Map and report data with InstantAtlas

As you know, there’s this big wave of transparency going on right now, and many organizations want to do more than just post a bunch of spreadsheets. They actually want to visualize it and share their data in a way that can be consumed by the general public. InstantAtlas aims to make that easy – without any code.

Mapping Focus

The focus is on online mapping and then building dashboards centered around that. For example, here’s one from the World Health Organization showing core health indicators (above). This one explores reported crime in London:

The dashboard is interactive, and because the views are linked, you can see several angles of the data at once. Now it’s no Stamen Design piece, but the interaction is pretty slick.

How it Works

The best part about this is the ease-of-use. With just a few clicks and a data import from Excel, you’ll get some files to copy to your server and your data is online in a few minutes.

Basically, via the step-by-step guide, you choose a template or customize your own for what type of map and graphs you want. You then select a map (.shp) file, and then import your data. Click on export, and InstantAtlas produces some Flash files for you copy over to your server.

I think it took me about 10 minutes to get something going after I was done installing.

Who it’s for

If your group has a lot of geographic data to share, and you don’t want to deal with hiring someone to build a custom app, then InstantAtlas might be a good fit. The data stays on your server, so you could also share just within your organization. In any case, InstantAtlas offers a free 30-day trial, so there really isn’t much anything to lose. Give it a try, and let us know what you think in the comments below.

Disclosure: InstantAtlas is a FlowingData sponsor.

12 Comments

  • All these tools are really great. I can’t argue with getting people more involved with their data, but it feels like something is being lost here, something about models and inference and actually deciding what the data mean. It is actually exactly Gelman’s April Fools post (“it’s not always such a great idea to produce smooth, reasonable-seeming maps from sparse, spotty data. As a political scientist, and as a statistician, I’d prefer being more honest about what the data are saying,”), where the InstantAtlas gets you close to the raw data but actually what you want is to see the data as your model of it sees it.

    I haven’t used InstantAtlas, so stop me if I am mischaracterizing it.

    (I can say the same thing about a lot of the “big data” movement these days. In a way it is just statistics as aggregates-of-numbers, not model building or inference, but that’s another rant for another time.)

    • i think that’s mostly a question of what visualization, in general, is used for and who should be involved with data analysis, right? it’s going to take a while for people to figure things out – for data literacy to improve – but we’ll get there eventually.

      • I guess one way to look at it: if people get more used to using this type of software and thinking about data, they’ll be more likely to want to learn statistics.

      • yes! exactly. it’s a great feeling when you make a graphic or interactive and the response is more questions and an interest in the data. “i wonder if…” or “what about…”

  • What is the price after free 30-day trial?

  • John Bartholomew April 3, 2010 at 12:57 pm

    Mark,

    You raise a very valid issue. Poorly thought out presentations of statistics (or maps) are a root for bad analysis and poor conclusions. If reports are sensibly authored by qualified analysts or statisticians, the appeal of dashboards with multiple ways seeing the same data is to reduce misinterpretation. And where possible, it’s good for the author to have a place to add a qualified comment on what the data is and isn’t saying and its reliability. InstantAtlas provides the means for an author to really get the picture right.

    For example by offering flexibility in choosing the default classification methodology most appropriate to the data distribution; a wide choice of graph options to fit the type of data and the ease of showing confidence limits in both the table and bar charts.
    A good (and bad) example is this one from Germany.

    http://www.loegd.nrw.de/gesundheitberichterstattung/nrw-kreisprofile/FP/atlas.html

    This map presents infant mortality rates and viewed alone would suggest a clear clustering of the infant deaths in the North West.
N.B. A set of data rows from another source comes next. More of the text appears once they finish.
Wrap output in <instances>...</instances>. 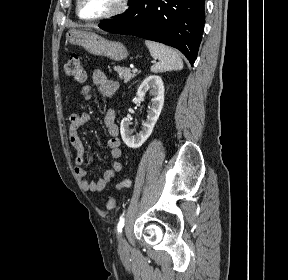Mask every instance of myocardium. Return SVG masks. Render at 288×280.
I'll return each mask as SVG.
<instances>
[{
  "instance_id": "myocardium-1",
  "label": "myocardium",
  "mask_w": 288,
  "mask_h": 280,
  "mask_svg": "<svg viewBox=\"0 0 288 280\" xmlns=\"http://www.w3.org/2000/svg\"><path fill=\"white\" fill-rule=\"evenodd\" d=\"M81 2L82 0H76V14L81 20L85 22H100V21L112 19L114 17H117L123 14L127 10L128 5H129V0H120L118 5L113 10L98 17L86 18L82 16L80 12Z\"/></svg>"
}]
</instances>
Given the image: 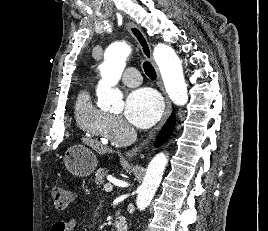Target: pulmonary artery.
<instances>
[{
  "label": "pulmonary artery",
  "mask_w": 268,
  "mask_h": 231,
  "mask_svg": "<svg viewBox=\"0 0 268 231\" xmlns=\"http://www.w3.org/2000/svg\"><path fill=\"white\" fill-rule=\"evenodd\" d=\"M122 81L128 86H136L141 82L140 73L134 66H129L123 76Z\"/></svg>",
  "instance_id": "obj_1"
}]
</instances>
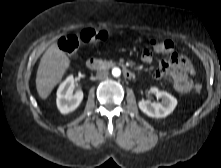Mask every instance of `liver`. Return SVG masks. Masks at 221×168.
Returning <instances> with one entry per match:
<instances>
[{
  "instance_id": "6515ba94",
  "label": "liver",
  "mask_w": 221,
  "mask_h": 168,
  "mask_svg": "<svg viewBox=\"0 0 221 168\" xmlns=\"http://www.w3.org/2000/svg\"><path fill=\"white\" fill-rule=\"evenodd\" d=\"M70 66V59L56 44L43 54L36 75V89L41 99H46L61 81Z\"/></svg>"
}]
</instances>
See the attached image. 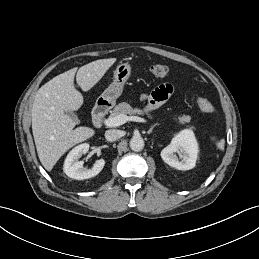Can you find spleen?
<instances>
[{"instance_id":"spleen-1","label":"spleen","mask_w":259,"mask_h":259,"mask_svg":"<svg viewBox=\"0 0 259 259\" xmlns=\"http://www.w3.org/2000/svg\"><path fill=\"white\" fill-rule=\"evenodd\" d=\"M224 144H225V141L224 139L220 140L219 142H217V147L220 149V150H224Z\"/></svg>"}]
</instances>
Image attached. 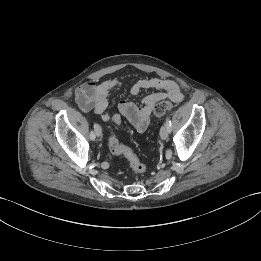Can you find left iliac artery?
Returning <instances> with one entry per match:
<instances>
[{
  "instance_id": "obj_1",
  "label": "left iliac artery",
  "mask_w": 261,
  "mask_h": 261,
  "mask_svg": "<svg viewBox=\"0 0 261 261\" xmlns=\"http://www.w3.org/2000/svg\"><path fill=\"white\" fill-rule=\"evenodd\" d=\"M166 125L168 126V129H169V132H170L171 131V121H170L169 117L166 118Z\"/></svg>"
}]
</instances>
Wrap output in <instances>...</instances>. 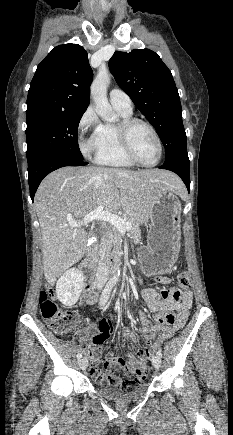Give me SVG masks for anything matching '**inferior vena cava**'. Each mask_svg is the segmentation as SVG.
Segmentation results:
<instances>
[{"mask_svg": "<svg viewBox=\"0 0 233 435\" xmlns=\"http://www.w3.org/2000/svg\"><path fill=\"white\" fill-rule=\"evenodd\" d=\"M108 279V268L101 261L98 264L97 272H96V285L97 288L101 289Z\"/></svg>", "mask_w": 233, "mask_h": 435, "instance_id": "obj_1", "label": "inferior vena cava"}]
</instances>
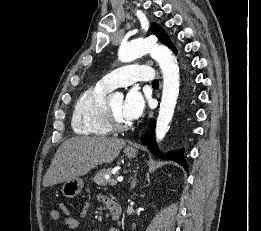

The default legend in this case is a 5-class quantile presentation. The picture could be exaggerated or understated, using other classifications. But in the end, you can play as you wish. The data doesn’t really tell any story. When you show the distribution of rates on a funnel plot in InstantAtlas, you can empirically show that most data points lie between the yellow (95% significance) lines. This suggests that there is insufficient sample size to draw any reliable conclusions!

    Put in the capable hands of qualified analysts, the flexibility of these interactive dashboards can reduce the scope for misinterpretation of data compared to graphs and maps displayed on their own.